CRISI: le banche non accettino la dittatura del rating rendendosi complici di agenzie prive di licenza ma si uniscano ad ADUSBEF e FEDERCONSUMATORI nella class action contro S&P.

Le banche declassate da un’agenzia priva di credibilità e della necessaria licenza dell’Esma come Standard & Poor’s, che hanno subito ieri il declassamento,all’indomani del taglio del rating del debito sovrano dell’Italia da A+ ad A, (che pur resta nella fascia alta rispetto ad altri importanti Paesi), tra le quali Intesa Sanpaolo e Mediobanca, con la decisione di cambiare in “negativo” l’outlook sul rating di 15 istituti di credito, primo passo per un possibile successivo ridimensionamento del giudizio, invece di subire uno stillicidio di giudizi prezzolati rendendosi complici della dittatura delle tre sorelle, si uniscano ad Adusbef e Federconsumatori portando in giudizio S&P per i danni inferti ad azionisti e risparmiatori.

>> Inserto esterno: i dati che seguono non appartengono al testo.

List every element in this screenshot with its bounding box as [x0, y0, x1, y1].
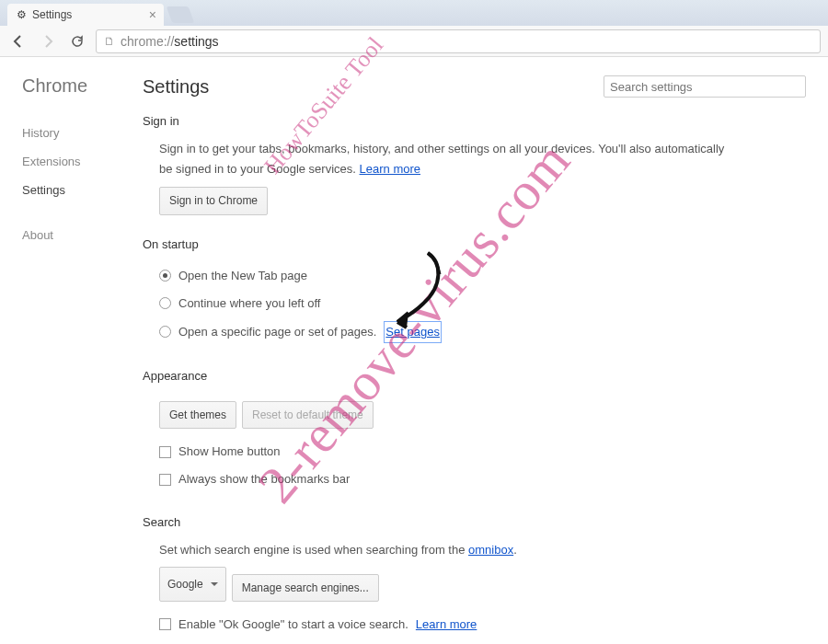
sidebar-title: Chrome [22, 75, 143, 97]
signin-learn-more-link[interactable]: Learn more [360, 162, 420, 176]
sidebar: Chrome History Extensions Settings About [0, 57, 143, 644]
page-title: Settings [143, 76, 209, 98]
startup-opt3-label: Open a specific page or set of pages. [178, 322, 376, 342]
section-signin: Sign in Sign in to get your tabs, bookma… [143, 114, 806, 215]
ok-google-checkbox[interactable]: Enable "Ok Google" to start a voice sear… [159, 611, 806, 638]
radio-icon [159, 270, 171, 282]
startup-option-specific[interactable]: Open a specific page or set of pages. Se… [159, 317, 806, 347]
set-pages-link[interactable]: Set pages [384, 321, 442, 343]
startup-title: On startup [143, 237, 806, 251]
radio-icon [159, 297, 171, 309]
chevron-down-icon [211, 582, 218, 586]
new-tab-button[interactable] [167, 6, 195, 23]
search-desc: Set which search engine is used when sea… [159, 543, 468, 557]
get-themes-button[interactable]: Get themes [159, 401, 236, 429]
sidebar-item-about[interactable]: About [22, 221, 143, 249]
show-home-checkbox[interactable]: Show Home button [159, 438, 806, 466]
section-startup: On startup Open the New Tab page Continu… [143, 237, 806, 347]
section-search: Search Set which search engine is used w… [143, 515, 806, 644]
browser-toolbar: 🗋 chrome://settings [0, 26, 828, 57]
manage-search-engines-button[interactable]: Manage search engines... [232, 574, 379, 602]
search-engine-value: Google [167, 575, 203, 593]
url-path: settings [174, 34, 218, 49]
tab-title: Settings [32, 8, 72, 21]
signin-desc1: Sign in to get your tabs, bookmarks, his… [159, 142, 724, 155]
main-header: Settings [143, 75, 806, 98]
show-home-label: Show Home button [178, 442, 281, 462]
url-prefix: chrome:// [121, 34, 174, 49]
main-panel: Settings Sign in Sign in to get your tab… [143, 57, 828, 644]
show-bookmarks-checkbox[interactable]: Always show the bookmarks bar [159, 466, 806, 493]
reload-icon [70, 34, 85, 49]
signin-desc2: be signed in to your Google services. [159, 162, 356, 176]
back-button[interactable] [7, 30, 29, 52]
reset-theme-button[interactable]: Reset to default theme [242, 401, 374, 429]
gear-icon: ⚙ [17, 8, 27, 21]
content-area: Chrome History Extensions Settings About… [0, 57, 828, 644]
sidebar-item-settings[interactable]: Settings [22, 176, 143, 204]
arrow-right-icon [40, 34, 55, 49]
sidebar-item-history[interactable]: History [22, 119, 143, 147]
page-icon: 🗋 [104, 35, 115, 48]
forward-button[interactable] [37, 30, 59, 52]
sidebar-item-extensions[interactable]: Extensions [22, 147, 143, 176]
show-bookmarks-label: Always show the bookmarks bar [178, 469, 350, 489]
checkbox-icon [159, 474, 171, 486]
omnibox-link[interactable]: omnibox [468, 543, 513, 557]
arrow-left-icon [11, 34, 26, 49]
signin-button[interactable]: Sign in to Chrome [159, 187, 268, 214]
startup-opt2-label: Continue where you left off [178, 293, 320, 314]
ok-google-hint: Say "Ok Google" in a new tab and google.… [159, 640, 806, 644]
close-icon[interactable]: × [149, 7, 156, 22]
browser-tab-bar: ⚙ Settings × [0, 0, 828, 26]
signin-title: Sign in [143, 114, 806, 128]
search-title: Search [143, 515, 806, 529]
search-engine-dropdown[interactable]: Google [159, 567, 226, 602]
ok-google-learn-more-link[interactable]: Learn more [416, 615, 477, 635]
checkbox-icon [159, 446, 171, 458]
appearance-title: Appearance [143, 369, 806, 383]
reload-button[interactable] [66, 30, 88, 52]
address-bar[interactable]: 🗋 chrome://settings [96, 29, 821, 53]
startup-option-newtab[interactable]: Open the New Tab page [159, 262, 806, 290]
ok-google-label: Enable "Ok Google" to start a voice sear… [178, 615, 408, 635]
radio-icon [159, 326, 171, 338]
section-appearance: Appearance Get themes Reset to default t… [143, 369, 806, 494]
startup-opt1-label: Open the New Tab page [178, 266, 307, 286]
checkbox-icon [159, 618, 171, 630]
browser-tab[interactable]: ⚙ Settings × [7, 4, 164, 26]
startup-option-continue[interactable]: Continue where you left off [159, 290, 806, 317]
search-settings-input[interactable] [604, 75, 806, 98]
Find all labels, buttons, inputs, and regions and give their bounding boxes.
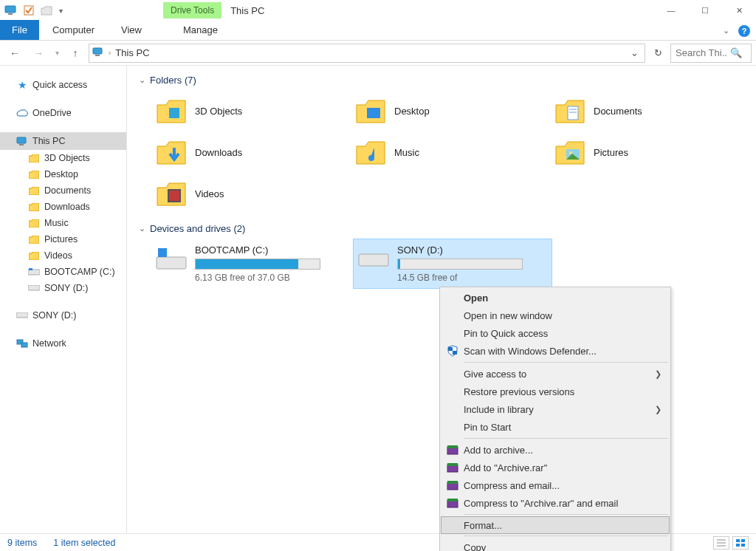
this-pc-icon: [4, 4, 18, 17]
tree-desktop[interactable]: Desktop: [0, 166, 126, 182]
folder-icon: [28, 152, 40, 164]
tree-music[interactable]: Music: [0, 215, 126, 231]
cm-add-to-archive[interactable]: Add to archive...: [441, 441, 669, 459]
svg-rect-4: [95, 55, 100, 56]
cm-copy[interactable]: Copy: [441, 538, 669, 551]
cm-compress-rar-and-email[interactable]: Compress to "Archive.rar" and email: [441, 494, 669, 512]
minimize-button[interactable]: —: [654, 0, 688, 21]
tree-sony-d-root[interactable]: SONY (D:): [0, 307, 126, 324]
folder-music[interactable]: Music: [350, 131, 549, 173]
svg-rect-9: [28, 285, 40, 290]
status-item-count: 9 items: [7, 538, 37, 548]
svg-rect-23: [158, 248, 167, 257]
submenu-arrow-icon: ❯: [655, 369, 669, 379]
folder-icon: [28, 201, 40, 213]
svg-rect-21: [169, 191, 179, 201]
status-selected-count: 1 item selected: [53, 538, 115, 548]
tree-onedrive[interactable]: OneDrive: [0, 104, 126, 122]
folder-pictures[interactable]: Pictures: [549, 131, 749, 173]
cm-add-to-archive-rar[interactable]: Add to "Archive.rar": [441, 459, 669, 476]
cm-format[interactable]: Format...: [441, 516, 670, 534]
tree-documents[interactable]: Documents: [0, 182, 126, 199]
cm-restore-previous-versions[interactable]: Restore previous versions: [441, 383, 669, 400]
svg-rect-3: [93, 48, 102, 54]
star-icon: ★: [16, 79, 28, 91]
address-bar[interactable]: › This PC ⌄: [89, 44, 645, 63]
up-button[interactable]: ↑: [65, 44, 86, 63]
winrar-icon: [446, 443, 459, 456]
defender-shield-icon: [446, 344, 459, 357]
drive-context-menu: Open Open in new window Pin to Quick acc…: [439, 287, 671, 551]
tree-bootcamp-c[interactable]: BOOTCAMP (C:): [0, 264, 126, 280]
close-button[interactable]: ✕: [722, 0, 756, 21]
svg-rect-24: [359, 254, 388, 266]
help-button[interactable]: ?: [738, 25, 750, 37]
cm-compress-and-email[interactable]: Compress and email...: [441, 476, 669, 494]
refresh-button[interactable]: ↻: [648, 44, 667, 63]
folder-documents[interactable]: Documents: [549, 90, 749, 131]
search-input[interactable]: [676, 47, 727, 58]
cm-scan-defender[interactable]: Scan with Windows Defender...: [441, 342, 669, 360]
folder-icon: [28, 233, 40, 245]
cm-pin-quick-access[interactable]: Pin to Quick access: [441, 324, 669, 342]
cm-pin-to-start[interactable]: Pin to Start: [441, 418, 669, 436]
breadcrumb-root[interactable]: This PC: [115, 47, 149, 58]
qat-customize-dropdown[interactable]: ▾: [58, 7, 63, 15]
qat-properties-icon[interactable]: [22, 4, 35, 17]
cm-open[interactable]: Open: [441, 289, 669, 307]
folder-music-icon: [353, 137, 388, 167]
svg-rect-38: [736, 539, 740, 542]
qat-new-folder-icon[interactable]: [40, 4, 53, 17]
drive-sony-d[interactable]: SONY (D:) 14.5 GB free of: [353, 239, 552, 289]
svg-rect-13: [169, 108, 179, 118]
tree-sony-d[interactable]: SONY (D:): [0, 280, 126, 296]
svg-rect-26: [453, 351, 457, 355]
folder-downloads[interactable]: Downloads: [151, 131, 350, 173]
svg-rect-34: [447, 499, 458, 502]
os-drive-icon: [154, 244, 189, 274]
search-box[interactable]: 🔍: [670, 44, 752, 63]
ribbon-manage-tab[interactable]: Manage: [171, 20, 230, 40]
ribbon-computer-tab[interactable]: Computer: [39, 20, 108, 40]
ribbon-file-tab[interactable]: File: [0, 20, 39, 40]
folder-icon: [28, 168, 40, 180]
folder-desktop[interactable]: Desktop: [350, 90, 549, 131]
view-details-button[interactable]: [713, 536, 729, 550]
view-large-icons-button[interactable]: [732, 536, 749, 550]
svg-rect-41: [741, 544, 745, 547]
maximize-button[interactable]: ☐: [688, 0, 722, 21]
search-icon: 🔍: [730, 47, 742, 58]
drives-section-header[interactable]: ⌄ Devices and drives (2): [133, 214, 750, 239]
tree-this-pc[interactable]: This PC: [0, 132, 126, 150]
cm-give-access-to[interactable]: Give access to❯: [441, 365, 669, 383]
tree-videos[interactable]: Videos: [0, 247, 126, 264]
svg-rect-22: [157, 257, 186, 269]
svg-rect-1: [8, 13, 13, 15]
tree-quick-access[interactable]: ★ Quick access: [0, 76, 126, 94]
recent-locations-dropdown[interactable]: ▾: [52, 44, 62, 63]
folders-section-header[interactable]: ⌄ Folders (7): [133, 66, 750, 90]
svg-rect-5: [17, 137, 26, 143]
svg-rect-10: [16, 312, 28, 318]
cm-include-in-library[interactable]: Include in library❯: [441, 400, 669, 418]
tree-downloads[interactable]: Downloads: [0, 199, 126, 215]
tree-network[interactable]: Network: [0, 335, 126, 352]
drive-bootcamp-c[interactable]: BOOTCAMP (C:) 6.13 GB free of 37.0 GB: [151, 239, 350, 289]
forward-button[interactable]: →: [28, 44, 49, 63]
ribbon-expand-button[interactable]: ⌄: [717, 21, 735, 40]
folder-videos[interactable]: Videos: [151, 173, 350, 214]
navigation-tree: ★ Quick access OneDrive This PC 3D Objec…: [0, 66, 127, 533]
tree-3d-objects[interactable]: 3D Objects: [0, 150, 126, 166]
folder-icon: [28, 217, 40, 229]
cm-open-new-window[interactable]: Open in new window: [441, 307, 669, 324]
address-dropdown-icon[interactable]: ⌄: [627, 47, 642, 58]
svg-rect-0: [5, 6, 16, 13]
back-button[interactable]: ←: [4, 44, 25, 63]
svg-rect-25: [448, 347, 453, 351]
folder-3d-objects[interactable]: 3D Objects: [151, 90, 350, 131]
ribbon-view-tab[interactable]: View: [108, 20, 155, 40]
tree-pictures[interactable]: Pictures: [0, 231, 126, 247]
svg-rect-12: [21, 343, 27, 347]
svg-rect-39: [741, 539, 745, 542]
svg-rect-8: [29, 268, 32, 270]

Poichè nei mesi scorsi, Abi, banche e Governo italiano hanno rassicurato i risparmiatori sulla solidità delle banche italiane,messa in dubbio dal taglio del rating a lungo termine di Mediobanca, Findomestic, Intesa Sanpaolo e delle sue controllate Banca Imi, Cassa Risparmio Bologna e Biis che passano da A+ ad A, mentre il rating della Bnl passa da A+/A-1, con l’outlook per Unicredit che passa a negativo, delle due l’una, o Abi,banche e Governo mentivano, oppure sono complici di Standard & Poor’s e non hanno il coraggio necessario per una inversione di tendenza per chiamare in causa soggetti privati,che decidono i destini del mondo già indagati dalla Procura di Trani per aggiotaggio e manipolazione dei mercati. Adusbef e Federconsumatori, anche per facilitare alle banche declassate gli eventuali contatti, rendono noto che i legali delle due associazioni che stanno preparando le azioni giudiziarie in sede civile contro Standard 6 Poor’s, dove verranno chiamati in causa anche l’Esma (l’autorità di vigilanza europea) e la Consob sono gli avvocati Antonio Tanza (Foro di Lecce); Marisa Costelli (Foro di Milano); Vanna Pizzi e Lucio Golino (Foro di Roma), per portare alla sbarra la cricca del rating e dimostrare i loro giganteschi conflitti di interessi con alcuni Fondi speculativi e banche di affari,che possono agire a colpo sicuro sui mercati, conseguendo enormi guadagni sulla pelle dei piccoli risparmiatori e dei debiti sovrani.